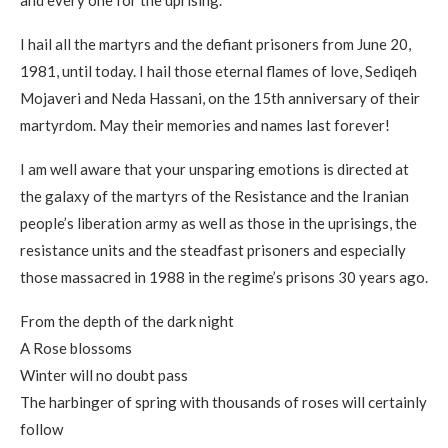
I hail all the martyrs and the defiant prisoners from June 20,
1981, until today. I hail those eternal flames of love, Sediqeh
Mojaveri and Neda Hassani, on the 15th anniversary of their
martyrdom. May their memories and names last forever!
I am well aware that your unsparing emotions is directed at
the galaxy of the martyrs of the Resistance and the Iranian
people’s liberation army as well as those in the uprisings, the
resistance units and the steadfast prisoners and especially
those massacred in 1988 in the regime’s prisons 30 years ago.
From the depth of the dark night
A Rose blossoms
Winter will no doubt pass
The harbinger of spring with thousands of roses will certainly
follow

......

What to produce:
Copy out the lines starting at the one containing "resistance units and" and ending with the last line of the entries. Include nothing else.

Output for this task:
resistance units and the steadfast prisoners and especially
those massacred in 1988 in the regime’s prisons 30 years ago.
From the depth of the dark night
A Rose blossoms
Winter will no doubt pass
The harbinger of spring with thousands of roses will certainly
follow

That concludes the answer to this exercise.